Milletin, Devletin gelecek ve geçmiş tüm sorunları, eyitiminden sorulmalıdır! Türk Cumhuriyyetlerinin eyitimlerinde, hususile dil konuşunda çok citti sorunları var.
Ben Türküm, Türkcüyüm, Milliyetciyim, Atatürkcüyüm söylemekle bitmez. Diline, eyitimine sayqı, Milletini sevmesinden belli olur.
Mustafa Kemal Atatürk.
“Daha çocukken dersler, kitaplar arasında yuvarlanırken, hissederdim ki, bu dilin bir şeye ihtiyacı var. O ihtiyacın ne olduğunu, nasıl elde edileceğini bilmezdim. Fakat mutlaka bir şey lazım olduğunu duyardım.”
“Eğer ben size bu meseleyi ancak son senelerde düşündüm dersem, inanmayınız. Ben tâ çocukluğumdan beri bu davayı düşünmüş bir adamım.”
15 Eylül 1928 günü Sinop’ta halka yeni harflerle ilgili ders verirken yapıtığı konuşmada şöyle demişti:
“…Türk dili güzeldir, zengindir. Onun bu güzelliğini, zenginliğini ortaya koymamız lazımdır. Fakat, dilde tasfiyeciliğe, yapaylığa da kaçmak istemem. Ne Türk Derneği’nin tasfiyeciliğini ne de Sebilürreşat’ın Osmanlıcılığını asla kabul edemem. (Süer Eker-Çağdaş Türk Dili, 3.baskı, s.595)”
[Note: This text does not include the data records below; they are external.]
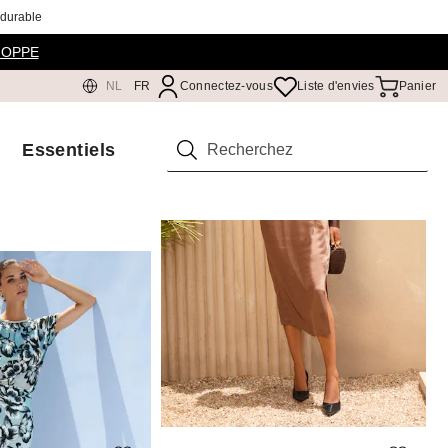
 durable
HOPPE
NL
FR
Connectez-vous
Liste d'envies
Panier
Essentiels
Rechercher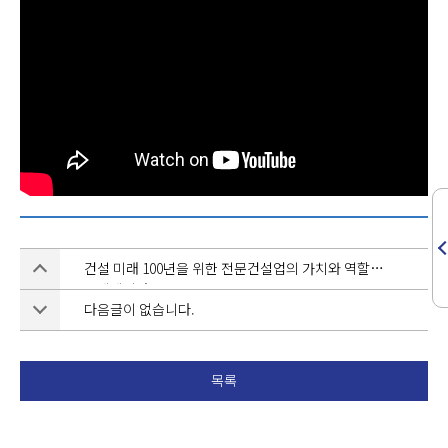
건설 미래 100년을 위한 전문건설업의 가치와 역할
국제세미나
다음글이 없습니다.
목록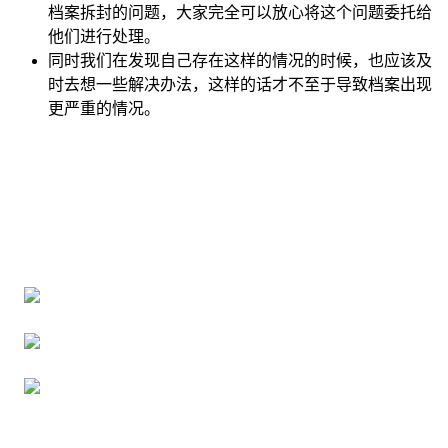
档案拆封的问题，大家完全可以放心将这个问题委托给
他们进行处理。
同时我们在发现自己存在这样的情况的时候，也应该及
时去想一些解决办法，这样的话才不至于导致档案出现
更严重的情况。
全国个人档案服务平台
16年档案服务经验，最快1天解决档案难题
严格按照正规流程办理，材料真实有效
2000+所学校合作，老师签字盖章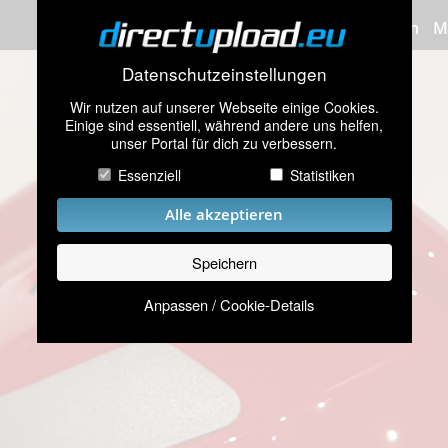
Bilder hochladen
M
Datenschutzeinstellungen
Wir nutzen auf unserer Webseite einige Cookies.
Einige sind essentiell, während andere uns helfen,
unser Portal für dich zu verbessern.
Essenziell
Statistiken
Alle akzeptieren
Speichern
Anpassen / Cookie-Details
Sadri Maksudi’nin “Türk Dili İçin” adlı eserinin başına ‘2 Eylül 1930’ tarihinde şunları yazdı:
“Millî his ve dil arasındaki bağ çok kuvvetlidir. Dilin millî ve zengin olması millî hissin inkişafında başlıca müessirdir. Türk dili dillerin en zenginlerindendir; yeter ki bu dil şuurla işlensin. Ülkesinin yüksek istiklalini korumasını bilen Türk milleti, dilini de yabancı diller boyunduruğundan kurtarmalıdır.”
Eylül 1930 tarihinde:
“Türk dili zengin, geniş bir dildir, her mefhumu ifadeye kabiliyeti vardır. Yalnız onun bütün varlıklarını aramak, bulmak, toplamak, onlar üzerinde işlemek lazımdır. Türk Milleti’ni ve Türk Dili’ni medeniyet tarihinin ve kültür dillerinin dışında görmenin ne yaman bir yanlış olduğunu bütün dünyaya göstereceğiz.”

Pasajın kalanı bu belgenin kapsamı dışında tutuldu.